ASSIGNMENT:
Reproduce the data below word for word, setting aside any picture it holds.

MATERIAL SHOWN:
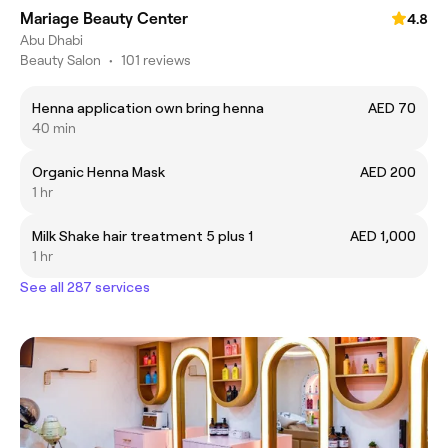
Mariage Beauty Center
4.8
Abu Dhabi
Beauty Salon
•
101 reviews
Henna application own bring henna
AED 70
40 min
Organic Henna Mask
AED 200
1 hr
Milk Shake hair treatment 5 plus 1
AED 1,000
1 hr
See all 287 services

YOUR SOLUTION:
Mariage Beauty Center
4.8
Abu Dhabi
Beauty Salon
•
101 reviews
Henna application own bring henna
AED 70
40 min
Organic Henna Mask
AED 200
1 hr
Milk Shake hair treatment 5 plus 1
AED 1,000
1 hr
See all 287 services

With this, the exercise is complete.